» **WORK REQUEST**: Where does the word "Blue" occur in the data below? Copy each line that holds it.

» **RECORDS SHOWN**:
====================

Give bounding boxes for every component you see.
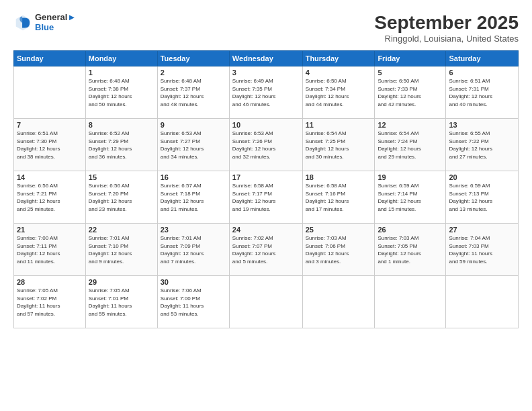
calendar-cell — [14, 66, 86, 119]
header-monday: Monday — [85, 51, 157, 66]
day-info: Sunrise: 6:55 AM Sunset: 7:22 PM Dayligh… — [449, 130, 515, 161]
calendar-cell: 25Sunrise: 7:03 AM Sunset: 7:06 PM Dayli… — [302, 224, 375, 276]
day-info: Sunrise: 6:51 AM Sunset: 7:30 PM Dayligh… — [17, 130, 83, 161]
day-number: 27 — [449, 226, 515, 234]
day-number: 25 — [306, 226, 372, 234]
calendar-cell: 27Sunrise: 7:04 AM Sunset: 7:03 PM Dayli… — [446, 224, 519, 276]
calendar-cell — [446, 276, 519, 328]
weekday-header-row: Sunday Monday Tuesday Wednesday Thursday… — [14, 51, 519, 66]
day-info: Sunrise: 7:01 AM Sunset: 7:10 PM Dayligh… — [89, 234, 154, 265]
day-number: 26 — [378, 226, 443, 234]
day-number: 11 — [306, 121, 372, 129]
calendar-cell: 13Sunrise: 6:55 AM Sunset: 7:22 PM Dayli… — [446, 119, 519, 171]
day-number: 30 — [161, 278, 226, 286]
calendar-cell: 7Sunrise: 6:51 AM Sunset: 7:30 PM Daylig… — [14, 119, 86, 171]
day-info: Sunrise: 7:05 AM Sunset: 7:01 PM Dayligh… — [89, 287, 154, 318]
calendar-cell: 6Sunrise: 6:51 AM Sunset: 7:31 PM Daylig… — [446, 66, 519, 119]
day-info: Sunrise: 7:05 AM Sunset: 7:02 PM Dayligh… — [17, 287, 83, 318]
month-title: September 2025 — [374, 12, 519, 34]
day-info: Sunrise: 6:49 AM Sunset: 7:35 PM Dayligh… — [232, 77, 300, 108]
title-block: September 2025 Ringgold, Louisiana, Unit… — [374, 12, 519, 44]
calendar-cell — [302, 276, 375, 328]
calendar-cell: 21Sunrise: 7:00 AM Sunset: 7:11 PM Dayli… — [14, 224, 86, 276]
day-number: 3 — [232, 68, 300, 77]
day-info: Sunrise: 6:54 AM Sunset: 7:24 PM Dayligh… — [378, 130, 443, 161]
calendar-cell: 10Sunrise: 6:53 AM Sunset: 7:26 PM Dayli… — [229, 119, 302, 171]
day-number: 12 — [378, 121, 443, 129]
day-info: Sunrise: 6:56 AM Sunset: 7:21 PM Dayligh… — [17, 182, 83, 213]
day-number: 2 — [161, 68, 226, 77]
day-info: Sunrise: 6:48 AM Sunset: 7:38 PM Dayligh… — [89, 77, 154, 108]
calendar-cell: 22Sunrise: 7:01 AM Sunset: 7:10 PM Dayli… — [85, 224, 157, 276]
calendar-cell: 30Sunrise: 7:06 AM Sunset: 7:00 PM Dayli… — [157, 276, 229, 328]
header-wednesday: Wednesday — [229, 51, 302, 66]
calendar-cell: 4Sunrise: 6:50 AM Sunset: 7:34 PM Daylig… — [302, 66, 375, 119]
day-info: Sunrise: 7:01 AM Sunset: 7:09 PM Dayligh… — [161, 234, 226, 265]
day-info: Sunrise: 6:48 AM Sunset: 7:37 PM Dayligh… — [161, 77, 226, 108]
day-number: 28 — [17, 278, 83, 286]
calendar-cell: 20Sunrise: 6:59 AM Sunset: 7:13 PM Dayli… — [446, 171, 519, 224]
calendar-cell: 26Sunrise: 7:03 AM Sunset: 7:05 PM Dayli… — [375, 224, 446, 276]
calendar-cell: 19Sunrise: 6:59 AM Sunset: 7:14 PM Dayli… — [375, 171, 446, 224]
calendar-cell: 24Sunrise: 7:02 AM Sunset: 7:07 PM Dayli… — [229, 224, 302, 276]
day-info: Sunrise: 6:57 AM Sunset: 7:18 PM Dayligh… — [161, 182, 226, 213]
day-info: Sunrise: 6:58 AM Sunset: 7:16 PM Dayligh… — [306, 182, 372, 213]
calendar-cell: 3Sunrise: 6:49 AM Sunset: 7:35 PM Daylig… — [229, 66, 302, 119]
calendar-cell — [375, 276, 446, 328]
day-info: Sunrise: 7:03 AM Sunset: 7:06 PM Dayligh… — [306, 234, 372, 265]
day-number: 15 — [89, 173, 154, 181]
day-number: 18 — [306, 173, 372, 181]
day-number: 9 — [161, 121, 226, 129]
day-info: Sunrise: 7:02 AM Sunset: 7:07 PM Dayligh… — [232, 234, 300, 265]
day-info: Sunrise: 6:54 AM Sunset: 7:25 PM Dayligh… — [306, 130, 372, 161]
header-thursday: Thursday — [302, 51, 375, 66]
day-info: Sunrise: 7:06 AM Sunset: 7:00 PM Dayligh… — [161, 287, 226, 318]
day-number: 1 — [89, 68, 154, 77]
day-info: Sunrise: 6:50 AM Sunset: 7:33 PM Dayligh… — [378, 77, 443, 108]
week-row-5: 28Sunrise: 7:05 AM Sunset: 7:02 PM Dayli… — [14, 276, 519, 328]
day-number: 10 — [232, 121, 300, 129]
day-info: Sunrise: 6:59 AM Sunset: 7:14 PM Dayligh… — [378, 182, 443, 213]
day-number: 6 — [449, 68, 515, 77]
header-saturday: Saturday — [446, 51, 519, 66]
day-info: Sunrise: 6:59 AM Sunset: 7:13 PM Dayligh… — [449, 182, 515, 213]
location: Ringgold, Louisiana, United States — [374, 34, 519, 44]
day-info: Sunrise: 6:52 AM Sunset: 7:29 PM Dayligh… — [89, 130, 154, 161]
week-row-3: 14Sunrise: 6:56 AM Sunset: 7:21 PM Dayli… — [14, 171, 519, 224]
calendar-cell: 14Sunrise: 6:56 AM Sunset: 7:21 PM Dayli… — [14, 171, 86, 224]
day-info: Sunrise: 7:03 AM Sunset: 7:05 PM Dayligh… — [378, 234, 443, 265]
day-number: 17 — [232, 173, 300, 181]
day-number: 13 — [449, 121, 515, 129]
calendar-cell: 11Sunrise: 6:54 AM Sunset: 7:25 PM Dayli… — [302, 119, 375, 171]
day-number: 19 — [378, 173, 443, 181]
week-row-2: 7Sunrise: 6:51 AM Sunset: 7:30 PM Daylig… — [14, 119, 519, 171]
calendar-cell — [229, 276, 302, 328]
calendar-cell: 5Sunrise: 6:50 AM Sunset: 7:33 PM Daylig… — [375, 66, 446, 119]
header-tuesday: Tuesday — [157, 51, 229, 66]
header-friday: Friday — [375, 51, 446, 66]
day-info: Sunrise: 7:04 AM Sunset: 7:03 PM Dayligh… — [449, 234, 515, 265]
day-number: 22 — [89, 226, 154, 234]
day-info: Sunrise: 6:53 AM Sunset: 7:26 PM Dayligh… — [232, 130, 300, 161]
calendar-cell: 28Sunrise: 7:05 AM Sunset: 7:02 PM Dayli… — [14, 276, 86, 328]
calendar-cell: 2Sunrise: 6:48 AM Sunset: 7:37 PM Daylig… — [157, 66, 229, 119]
day-number: 24 — [232, 226, 300, 234]
logo: General► Blue — [13, 12, 76, 32]
calendar-cell: 9Sunrise: 6:53 AM Sunset: 7:27 PM Daylig… — [157, 119, 229, 171]
day-number: 29 — [89, 278, 154, 286]
day-info: Sunrise: 7:00 AM Sunset: 7:11 PM Dayligh… — [17, 234, 83, 265]
calendar-cell: 17Sunrise: 6:58 AM Sunset: 7:17 PM Dayli… — [229, 171, 302, 224]
day-info: Sunrise: 6:53 AM Sunset: 7:27 PM Dayligh… — [161, 130, 226, 161]
day-number: 16 — [161, 173, 226, 181]
calendar-cell: 29Sunrise: 7:05 AM Sunset: 7:01 PM Dayli… — [85, 276, 157, 328]
calendar-cell: 12Sunrise: 6:54 AM Sunset: 7:24 PM Dayli… — [375, 119, 446, 171]
header-sunday: Sunday — [14, 51, 86, 66]
day-info: Sunrise: 6:51 AM Sunset: 7:31 PM Dayligh… — [449, 77, 515, 108]
week-row-1: 1Sunrise: 6:48 AM Sunset: 7:38 PM Daylig… — [14, 66, 519, 119]
logo-text: General► Blue — [35, 12, 76, 32]
day-number: 7 — [17, 121, 83, 129]
day-number: 8 — [89, 121, 154, 129]
page: General► Blue September 2025 Ringgold, L… — [0, 0, 532, 411]
calendar-cell: 23Sunrise: 7:01 AM Sunset: 7:09 PM Dayli… — [157, 224, 229, 276]
day-info: Sunrise: 6:56 AM Sunset: 7:20 PM Dayligh… — [89, 182, 154, 213]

====================

» **SOLVED EXERCISE**:
logo: General► Blue — [13, 12, 76, 32]
logo-text: General► Blue — [35, 12, 76, 32]
page: General► Blue September 2025 Ringgold, L… — [0, 0, 532, 411]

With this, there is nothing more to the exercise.